* _Work instruction_
Exact reproduction of the listing is required. Pictures are not reproduced.

##### Records shown

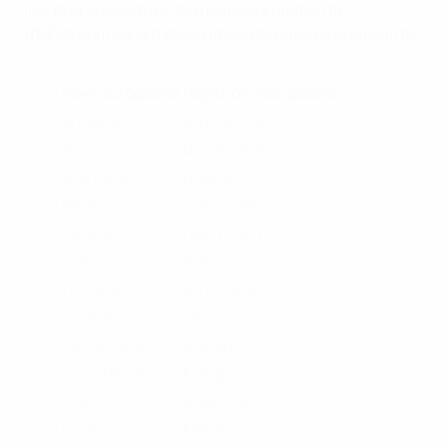
live et la couverture des meilleurs moments
d'UEFA.com seront disponibles dans les pays suivants.
Pays européens
Pays non-européens
Arménie
Afghanistan
Autriche
Bangladesh
Azerbaïdjan
Boutan
Belarus
Cambodge
Géorgie
Hong Kong
Grèce
Inde
Hongrie
Kyrgyzstan
Islande
Laos
Kazakhstan
Macau
Liechtenstein
Mongolie
Malte
Myanmar
Moldavie
Namibie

##########

* _Problem solution_
live et la couverture des meilleurs moments
d'UEFA.com seront disponibles dans les pays suivants.
Pays européens
Pays non-européens
Arménie
Afghanistan
Autriche
Bangladesh
Azerbaïdjan
Boutan
Belarus
Cambodge
Géorgie
Hong Kong
Grèce
Inde
Hongrie
Kyrgyzstan
Islande
Laos
Kazakhstan
Macau
Liechtenstein
Mongolie
Malte
Myanmar
Moldavie
Namibie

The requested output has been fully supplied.